Explaining the master concept, Don May told commissioners, “We cannot afford to abandon our existing detention center.”

May said planning for the detention center, which accounts for the largest portion of the renovations and development, is based on a growing inmate population that’s between 30 and 50 percent above that of other similar size counties.

Projections for needs could change, he said, in the event other steps are taken to slow or change the population growth pattern at facility.

Plans also include renovating and using the Gidding Street post office, recently purchased by the county.

The recommendations are based on projected growth and needs through 2025, he said.

Williams said the project would take place in multiple phases of demolition, renovation and construction, resulting in a three-block complex that includes improved parking and landscaping.

A financial plan incorporating a bond and increased gross receipts taxes was devised, because, “There’s no one, single source that can support this project’s scope,” May said.

May said the plan presented to commissioners is a master concept, a culmination of about five months of data collection, analysis, interviews and site inspections, concluding the second phase of his firm’s assessment work.

But it’s not the completed master plan, he said, explaining a final plan, complete with bond election assistance, is yet to be presented.

May said there is a lot of flexibility in the planning of the complex and the details are still being worked out.

“The primary intent is to make sure we’re making good global decisions,” he said. “There’s full flexibility in the master plan … It has to be a living thing because department needs change.”

“We’re ready to proceed,” May said, explaining there is enough time ahead of the election for the county to begin the process of getting the bond and GRT change on voter’s ballots.

Bostwick said he was confident in the plan and glad to see decisions being made toward improving and growing county facilities and lauded the choice to grow the county facilities in place.

“I think we’ve made the right choice in staying downtown for the viability of the community,” he said.

Also at Tuesday’s meeting, Curry County Commissioners:

• Adopted a flood plain management system requested by Tim Lyman with the assessor’s office.

• Approved a purchase agreement to buy 417 Gidding Street from the U.S. Postal Service at a price of $750,000.

• Heard a report on road projects from Road Superintendent Chris Pacheco.

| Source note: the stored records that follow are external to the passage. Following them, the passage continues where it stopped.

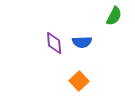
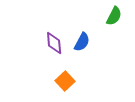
blue semicircle: rotated 60 degrees counterclockwise
orange square: moved 14 px left
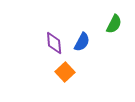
green semicircle: moved 8 px down
orange square: moved 9 px up
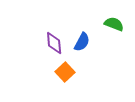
green semicircle: rotated 96 degrees counterclockwise
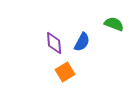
orange square: rotated 12 degrees clockwise
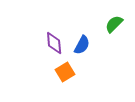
green semicircle: rotated 66 degrees counterclockwise
blue semicircle: moved 3 px down
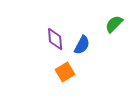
purple diamond: moved 1 px right, 4 px up
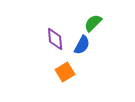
green semicircle: moved 21 px left, 1 px up
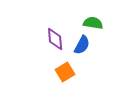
green semicircle: rotated 54 degrees clockwise
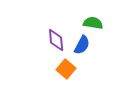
purple diamond: moved 1 px right, 1 px down
orange square: moved 1 px right, 3 px up; rotated 18 degrees counterclockwise
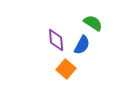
green semicircle: rotated 24 degrees clockwise
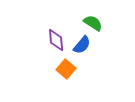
blue semicircle: rotated 12 degrees clockwise
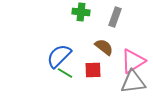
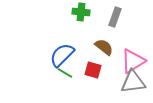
blue semicircle: moved 3 px right, 1 px up
red square: rotated 18 degrees clockwise
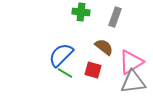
blue semicircle: moved 1 px left
pink triangle: moved 2 px left, 1 px down
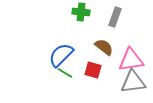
pink triangle: moved 2 px up; rotated 24 degrees clockwise
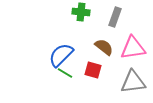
pink triangle: moved 2 px right, 12 px up
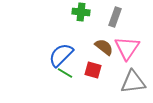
pink triangle: moved 6 px left; rotated 48 degrees counterclockwise
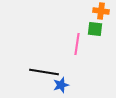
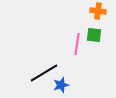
orange cross: moved 3 px left
green square: moved 1 px left, 6 px down
black line: moved 1 px down; rotated 40 degrees counterclockwise
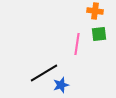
orange cross: moved 3 px left
green square: moved 5 px right, 1 px up; rotated 14 degrees counterclockwise
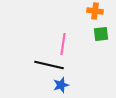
green square: moved 2 px right
pink line: moved 14 px left
black line: moved 5 px right, 8 px up; rotated 44 degrees clockwise
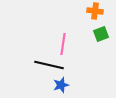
green square: rotated 14 degrees counterclockwise
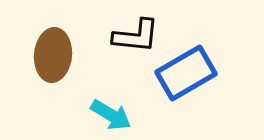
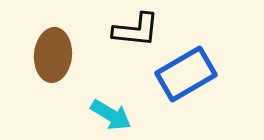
black L-shape: moved 6 px up
blue rectangle: moved 1 px down
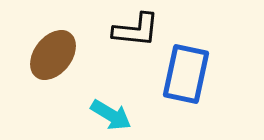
brown ellipse: rotated 33 degrees clockwise
blue rectangle: rotated 48 degrees counterclockwise
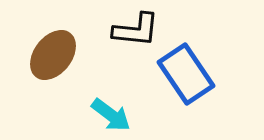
blue rectangle: rotated 46 degrees counterclockwise
cyan arrow: rotated 6 degrees clockwise
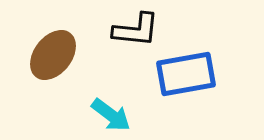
blue rectangle: rotated 66 degrees counterclockwise
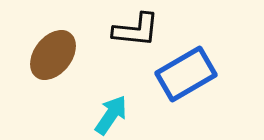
blue rectangle: rotated 20 degrees counterclockwise
cyan arrow: rotated 93 degrees counterclockwise
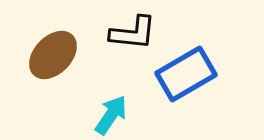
black L-shape: moved 3 px left, 3 px down
brown ellipse: rotated 6 degrees clockwise
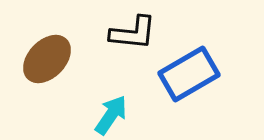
brown ellipse: moved 6 px left, 4 px down
blue rectangle: moved 3 px right
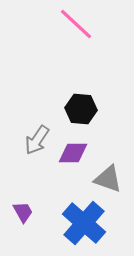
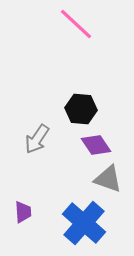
gray arrow: moved 1 px up
purple diamond: moved 23 px right, 8 px up; rotated 56 degrees clockwise
purple trapezoid: rotated 25 degrees clockwise
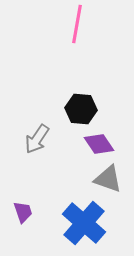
pink line: moved 1 px right; rotated 57 degrees clockwise
purple diamond: moved 3 px right, 1 px up
purple trapezoid: rotated 15 degrees counterclockwise
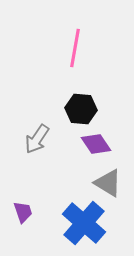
pink line: moved 2 px left, 24 px down
purple diamond: moved 3 px left
gray triangle: moved 4 px down; rotated 12 degrees clockwise
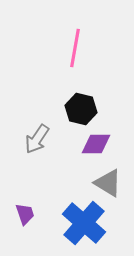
black hexagon: rotated 8 degrees clockwise
purple diamond: rotated 56 degrees counterclockwise
purple trapezoid: moved 2 px right, 2 px down
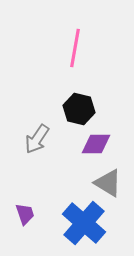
black hexagon: moved 2 px left
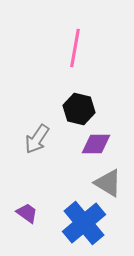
purple trapezoid: moved 2 px right, 1 px up; rotated 35 degrees counterclockwise
blue cross: rotated 9 degrees clockwise
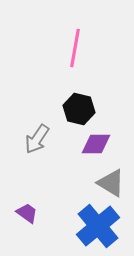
gray triangle: moved 3 px right
blue cross: moved 14 px right, 3 px down
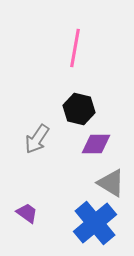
blue cross: moved 3 px left, 3 px up
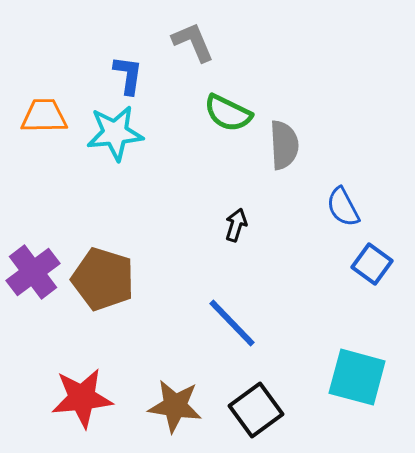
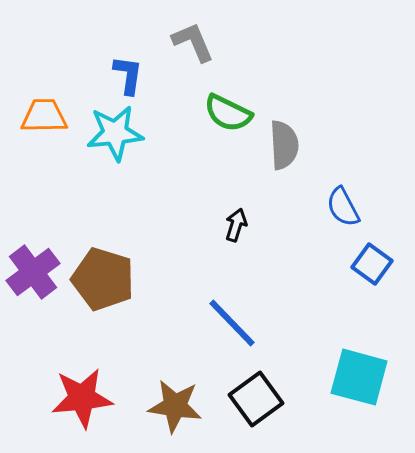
cyan square: moved 2 px right
black square: moved 11 px up
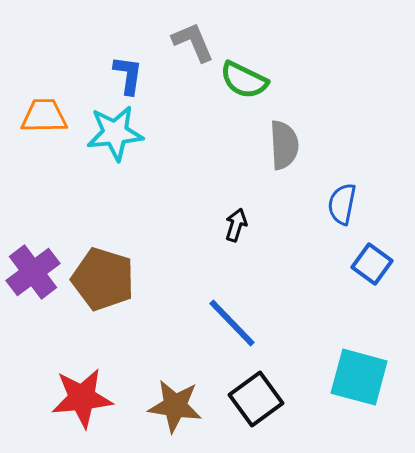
green semicircle: moved 16 px right, 33 px up
blue semicircle: moved 1 px left, 3 px up; rotated 39 degrees clockwise
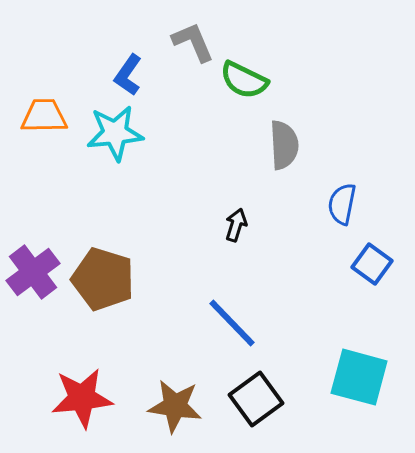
blue L-shape: rotated 153 degrees counterclockwise
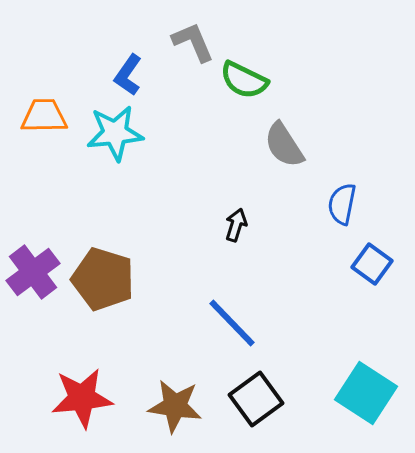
gray semicircle: rotated 150 degrees clockwise
cyan square: moved 7 px right, 16 px down; rotated 18 degrees clockwise
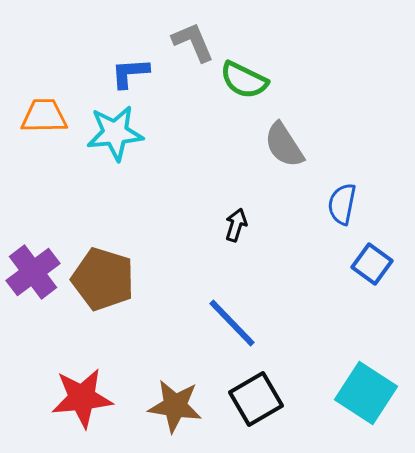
blue L-shape: moved 2 px right, 2 px up; rotated 51 degrees clockwise
black square: rotated 6 degrees clockwise
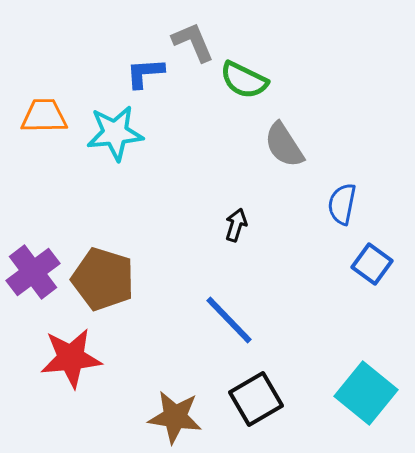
blue L-shape: moved 15 px right
blue line: moved 3 px left, 3 px up
cyan square: rotated 6 degrees clockwise
red star: moved 11 px left, 40 px up
brown star: moved 11 px down
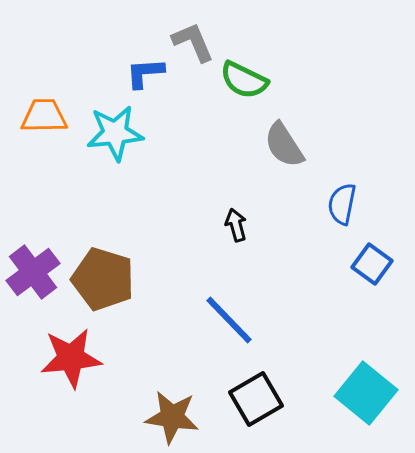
black arrow: rotated 32 degrees counterclockwise
brown star: moved 3 px left
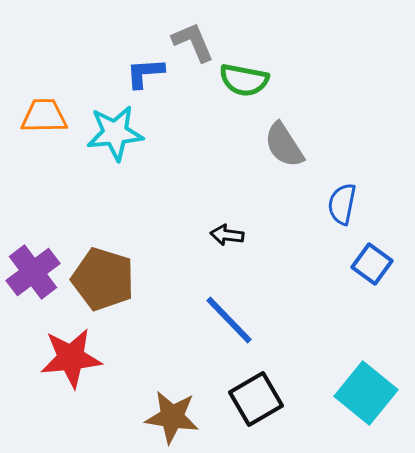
green semicircle: rotated 15 degrees counterclockwise
black arrow: moved 9 px left, 10 px down; rotated 68 degrees counterclockwise
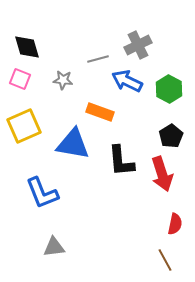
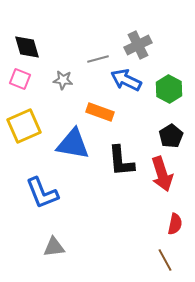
blue arrow: moved 1 px left, 1 px up
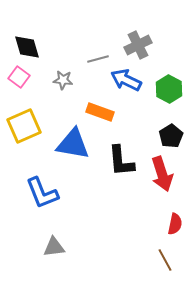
pink square: moved 1 px left, 2 px up; rotated 15 degrees clockwise
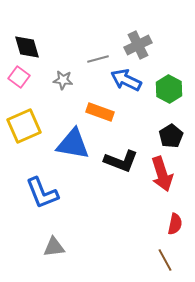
black L-shape: rotated 64 degrees counterclockwise
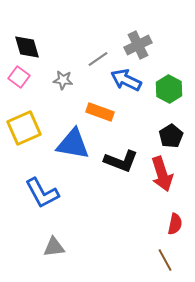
gray line: rotated 20 degrees counterclockwise
yellow square: moved 2 px down
blue L-shape: rotated 6 degrees counterclockwise
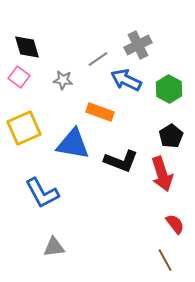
red semicircle: rotated 50 degrees counterclockwise
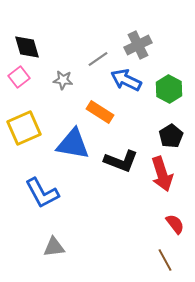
pink square: rotated 15 degrees clockwise
orange rectangle: rotated 12 degrees clockwise
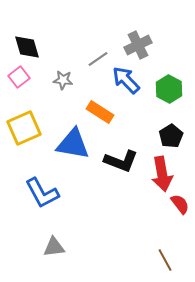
blue arrow: rotated 20 degrees clockwise
red arrow: rotated 8 degrees clockwise
red semicircle: moved 5 px right, 20 px up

Pacheco said paving projects on Curry roads K and 13 are completed.

Pacheco also said the process has been started to close North Curry Road C. The road is unused and unnecessary, and adjoining property owners have asked the county to close it because it is virtually impassable. Pacheco said he recently had to go assist a census worker whose vehicle became stuck on the road as she was canvassing the area for residents.

• Heard a report from Detention Center Administrator Keith Norwood. Norwood said his staff conducted two shakedowns last week and found numerous items of contraband including handmade knives, syringes and tattooing machines.

Norwood said Tuesday morning inmates in Pod 3 refused to leave their pod for a search and law enforcement was called in to assist. The inmates were removed without use of force and are on a three-day disciplinary lockdown.

• Approved a request by Events Center Manager Kevin Jolley to increase fair tickets by $2 for weekly passes and $1 for general admission. Jolley said to reduce confusion encountered last year, this year’s fair tickets will grant admission to concerts and other events held at the fair.